Required action: Output every entry exactly as it appears.

Exercise materials:
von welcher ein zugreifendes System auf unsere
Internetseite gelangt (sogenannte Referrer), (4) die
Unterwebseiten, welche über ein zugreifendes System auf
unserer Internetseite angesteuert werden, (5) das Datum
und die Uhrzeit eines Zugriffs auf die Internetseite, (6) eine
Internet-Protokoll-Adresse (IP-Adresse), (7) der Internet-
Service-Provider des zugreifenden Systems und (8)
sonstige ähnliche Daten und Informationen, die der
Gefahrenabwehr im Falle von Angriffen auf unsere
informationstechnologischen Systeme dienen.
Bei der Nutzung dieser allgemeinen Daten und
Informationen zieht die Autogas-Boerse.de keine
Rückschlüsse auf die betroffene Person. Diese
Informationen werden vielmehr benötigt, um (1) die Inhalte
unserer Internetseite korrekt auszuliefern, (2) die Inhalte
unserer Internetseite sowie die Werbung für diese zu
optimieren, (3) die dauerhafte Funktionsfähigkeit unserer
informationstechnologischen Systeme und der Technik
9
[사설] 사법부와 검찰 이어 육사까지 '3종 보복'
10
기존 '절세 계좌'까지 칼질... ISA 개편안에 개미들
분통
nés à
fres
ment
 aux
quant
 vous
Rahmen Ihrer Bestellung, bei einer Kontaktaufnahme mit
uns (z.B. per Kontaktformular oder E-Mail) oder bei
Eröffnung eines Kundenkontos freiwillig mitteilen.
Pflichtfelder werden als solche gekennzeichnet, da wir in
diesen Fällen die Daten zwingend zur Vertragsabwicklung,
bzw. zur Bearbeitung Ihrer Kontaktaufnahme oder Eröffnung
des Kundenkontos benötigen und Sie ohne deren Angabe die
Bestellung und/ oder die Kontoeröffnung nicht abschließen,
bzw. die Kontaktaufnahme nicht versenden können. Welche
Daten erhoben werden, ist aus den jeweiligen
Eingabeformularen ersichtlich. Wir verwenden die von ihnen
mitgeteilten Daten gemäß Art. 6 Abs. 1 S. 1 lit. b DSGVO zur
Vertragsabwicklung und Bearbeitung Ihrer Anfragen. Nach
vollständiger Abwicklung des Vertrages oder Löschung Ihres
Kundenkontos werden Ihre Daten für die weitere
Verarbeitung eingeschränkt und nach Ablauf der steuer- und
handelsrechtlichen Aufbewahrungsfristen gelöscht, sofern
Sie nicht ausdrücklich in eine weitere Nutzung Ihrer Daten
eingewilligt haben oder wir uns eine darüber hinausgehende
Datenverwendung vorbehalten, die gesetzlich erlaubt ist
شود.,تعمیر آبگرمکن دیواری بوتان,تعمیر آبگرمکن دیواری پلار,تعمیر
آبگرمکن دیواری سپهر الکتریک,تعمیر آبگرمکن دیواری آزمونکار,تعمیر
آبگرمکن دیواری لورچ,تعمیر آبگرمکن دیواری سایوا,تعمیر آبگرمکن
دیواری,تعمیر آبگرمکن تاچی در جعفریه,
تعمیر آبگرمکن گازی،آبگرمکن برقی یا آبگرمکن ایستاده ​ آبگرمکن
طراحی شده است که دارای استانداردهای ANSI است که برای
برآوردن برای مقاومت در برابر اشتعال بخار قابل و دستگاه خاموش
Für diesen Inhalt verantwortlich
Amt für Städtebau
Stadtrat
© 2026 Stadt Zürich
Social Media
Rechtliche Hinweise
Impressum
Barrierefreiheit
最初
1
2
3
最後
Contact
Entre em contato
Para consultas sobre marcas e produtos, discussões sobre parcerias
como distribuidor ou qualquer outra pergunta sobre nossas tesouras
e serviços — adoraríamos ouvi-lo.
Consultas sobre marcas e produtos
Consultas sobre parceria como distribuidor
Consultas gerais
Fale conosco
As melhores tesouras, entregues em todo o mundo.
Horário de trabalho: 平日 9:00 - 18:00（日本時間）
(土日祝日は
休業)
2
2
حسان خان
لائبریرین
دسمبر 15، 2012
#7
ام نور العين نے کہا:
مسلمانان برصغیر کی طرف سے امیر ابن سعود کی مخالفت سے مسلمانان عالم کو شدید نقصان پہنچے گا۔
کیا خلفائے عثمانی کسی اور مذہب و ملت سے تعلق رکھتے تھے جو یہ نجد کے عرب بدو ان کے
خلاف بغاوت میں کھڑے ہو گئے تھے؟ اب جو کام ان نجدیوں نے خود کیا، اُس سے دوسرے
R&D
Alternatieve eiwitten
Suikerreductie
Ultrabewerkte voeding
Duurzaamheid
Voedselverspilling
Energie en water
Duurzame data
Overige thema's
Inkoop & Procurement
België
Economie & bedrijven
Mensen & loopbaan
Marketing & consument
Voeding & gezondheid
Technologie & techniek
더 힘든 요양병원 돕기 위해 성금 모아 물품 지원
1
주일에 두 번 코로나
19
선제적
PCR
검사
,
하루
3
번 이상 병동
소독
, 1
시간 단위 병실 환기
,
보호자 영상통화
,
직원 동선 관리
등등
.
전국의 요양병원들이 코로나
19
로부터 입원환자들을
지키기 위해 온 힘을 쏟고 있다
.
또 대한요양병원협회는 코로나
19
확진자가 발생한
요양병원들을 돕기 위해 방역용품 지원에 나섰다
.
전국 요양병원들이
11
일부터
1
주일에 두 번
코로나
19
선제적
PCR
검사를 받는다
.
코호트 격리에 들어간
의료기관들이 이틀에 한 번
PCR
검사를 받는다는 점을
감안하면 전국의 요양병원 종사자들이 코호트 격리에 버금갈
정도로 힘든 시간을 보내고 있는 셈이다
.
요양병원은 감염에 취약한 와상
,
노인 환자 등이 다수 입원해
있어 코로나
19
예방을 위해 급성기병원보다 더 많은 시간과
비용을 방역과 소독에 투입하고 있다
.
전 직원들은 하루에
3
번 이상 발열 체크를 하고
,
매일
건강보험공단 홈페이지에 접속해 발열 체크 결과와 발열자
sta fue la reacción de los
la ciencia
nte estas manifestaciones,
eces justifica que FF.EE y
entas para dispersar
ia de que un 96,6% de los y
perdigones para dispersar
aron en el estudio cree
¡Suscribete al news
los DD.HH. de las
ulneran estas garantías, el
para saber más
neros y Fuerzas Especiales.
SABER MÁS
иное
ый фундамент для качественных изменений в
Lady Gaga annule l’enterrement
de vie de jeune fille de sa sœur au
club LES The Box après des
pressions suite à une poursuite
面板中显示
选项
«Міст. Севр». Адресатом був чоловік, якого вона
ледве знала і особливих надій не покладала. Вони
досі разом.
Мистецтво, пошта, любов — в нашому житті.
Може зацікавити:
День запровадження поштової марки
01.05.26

Solution to the exercise:
von welcher ein zugreifendes System auf unsere
Internetseite gelangt (sogenannte Referrer), (4) die
Unterwebseiten, welche über ein zugreifendes System auf
unserer Internetseite angesteuert werden, (5) das Datum
und die Uhrzeit eines Zugriffs auf die Internetseite, (6) eine
Internet-Protokoll-Adresse (IP-Adresse), (7) der Internet-
Service-Provider des zugreifenden Systems und (8)
sonstige ähnliche Daten und Informationen, die der
Gefahrenabwehr im Falle von Angriffen auf unsere
informationstechnologischen Systeme dienen.
Bei der Nutzung dieser allgemeinen Daten und
Informationen zieht die Autogas-Boerse.de keine
Rückschlüsse auf die betroffene Person. Diese
Informationen werden vielmehr benötigt, um (1) die Inhalte
unserer Internetseite korrekt auszuliefern, (2) die Inhalte
unserer Internetseite sowie die Werbung für diese zu
optimieren, (3) die dauerhafte Funktionsfähigkeit unserer
informationstechnologischen Systeme und der Technik
9
[사설] 사법부와 검찰 이어 육사까지 '3종 보복'
10
기존 '절세 계좌'까지 칼질... ISA 개편안에 개미들
분통
nés à
fres
ment
 aux
quant
 vous
Rahmen Ihrer Bestellung, bei einer Kontaktaufnahme mit
uns (z.B. per Kontaktformular oder E-Mail) oder bei
Eröffnung eines Kundenkontos freiwillig mitteilen.
Pflichtfelder werden als solche gekennzeichnet, da wir in
diesen Fällen die Daten zwingend zur Vertragsabwicklung,
bzw. zur Bearbeitung Ihrer Kontaktaufnahme oder Eröffnung
des Kundenkontos benötigen und Sie ohne deren Angabe die
Bestellung und/ oder die Kontoeröffnung nicht abschließen,
bzw. die Kontaktaufnahme nicht versenden können. Welche
Daten erhoben werden, ist aus den jeweiligen
Eingabeformularen ersichtlich. Wir verwenden die von ihnen
mitgeteilten Daten gemäß Art. 6 Abs. 1 S. 1 lit. b DSGVO zur
Vertragsabwicklung und Bearbeitung Ihrer Anfragen. Nach
vollständiger Abwicklung des Vertrages oder Löschung Ihres
Kundenkontos werden Ihre Daten für die weitere
Verarbeitung eingeschränkt und nach Ablauf der steuer- und
handelsrechtlichen Aufbewahrungsfristen gelöscht, sofern
Sie nicht ausdrücklich in eine weitere Nutzung Ihrer Daten
eingewilligt haben oder wir uns eine darüber hinausgehende
Datenverwendung vorbehalten, die gesetzlich erlaubt ist
شود.,تعمیر آبگرمکن دیواری بوتان,تعمیر آبگرمکن دیواری پلار,تعمیر
آبگرمکن دیواری سپهر الکتریک,تعمیر آبگرمکن دیواری آزمونکار,تعمیر
آبگرمکن دیواری لورچ,تعمیر آبگرمکن دیواری سایوا,تعمیر آبگرمکن
دیواری,تعمیر آبگرمکن تاچی در جعفریه,
تعمیر آبگرمکن گازی،آبگرمکن برقی یا آبگرمکن ایستاده ​ آبگرمکن
طراحی شده است که دارای استانداردهای ANSI است که برای
برآوردن برای مقاومت در برابر اشتعال بخار قابل و دستگاه خاموش
Für diesen Inhalt verantwortlich
Amt für Städtebau
Stadtrat
© 2026 Stadt Zürich
Social Media
Rechtliche Hinweise
Impressum
Barrierefreiheit
最初
1
2
3
最後
Contact
Entre em contato
Para consultas sobre marcas e produtos, discussões sobre parcerias
como distribuidor ou qualquer outra pergunta sobre nossas tesouras
e serviços — adoraríamos ouvi-lo.
Consultas sobre marcas e produtos
Consultas sobre parceria como distribuidor
Consultas gerais
Fale conosco
As melhores tesouras, entregues em todo o mundo.
Horário de trabalho: 平日 9:00 - 18:00（日本時間）
(土日祝日は
休業)
2
2
حسان خان
لائبریرین
دسمبر 15، 2012
#7
ام نور العين نے کہا:
مسلمانان برصغیر کی طرف سے امیر ابن سعود کی مخالفت سے مسلمانان عالم کو شدید نقصان پہنچے گا۔
کیا خلفائے عثمانی کسی اور مذہب و ملت سے تعلق رکھتے تھے جو یہ نجد کے عرب بدو ان کے
خلاف بغاوت میں کھڑے ہو گئے تھے؟ اب جو کام ان نجدیوں نے خود کیا، اُس سے دوسرے
R&D
Alternatieve eiwitten
Suikerreductie
Ultrabewerkte voeding
Duurzaamheid
Voedselverspilling
Energie en water
Duurzame data
Overige thema's
Inkoop & Procurement
België
Economie & bedrijven
Mensen & loopbaan
Marketing & consument
Voeding & gezondheid
Technologie & techniek
더 힘든 요양병원 돕기 위해 성금 모아 물품 지원
1
주일에 두 번 코로나
19
선제적
PCR
검사
,
하루
3
번 이상 병동
소독
, 1
시간 단위 병실 환기
,
보호자 영상통화
,
직원 동선 관리
등등
.
전국의 요양병원들이 코로나
19
로부터 입원환자들을
지키기 위해 온 힘을 쏟고 있다
.
또 대한요양병원협회는 코로나
19
확진자가 발생한
요양병원들을 돕기 위해 방역용품 지원에 나섰다
.
전국 요양병원들이
11
일부터
1
주일에 두 번
코로나
19
선제적
PCR
검사를 받는다
.
코호트 격리에 들어간
의료기관들이 이틀에 한 번
PCR
검사를 받는다는 점을
감안하면 전국의 요양병원 종사자들이 코호트 격리에 버금갈
정도로 힘든 시간을 보내고 있는 셈이다
.
요양병원은 감염에 취약한 와상
,
노인 환자 등이 다수 입원해
있어 코로나
19
예방을 위해 급성기병원보다 더 많은 시간과
비용을 방역과 소독에 투입하고 있다
.
전 직원들은 하루에
3
번 이상 발열 체크를 하고
,
매일
건강보험공단 홈페이지에 접속해 발열 체크 결과와 발열자
sta fue la reacción de los
la ciencia
nte estas manifestaciones,
eces justifica que FF.EE y
entas para dispersar
ia de que un 96,6% de los y
perdigones para dispersar
aron en el estudio cree
¡Suscribete al news
los DD.HH. de las
ulneran estas garantías, el
para saber más
neros y Fuerzas Especiales.
SABER MÁS
иное
ый фундамент для качественных изменений в
Lady Gaga annule l’enterrement
de vie de jeune fille de sa sœur au
club LES The Box après des
pressions suite à une poursuite
面板中显示
选项
«Міст. Севр». Адресатом був чоловік, якого вона
ледве знала і особливих надій не покладала. Вони
досі разом.
Мистецтво, пошта, любов — в нашому житті.
Може зацікавити:
День запровадження поштової марки
01.05.26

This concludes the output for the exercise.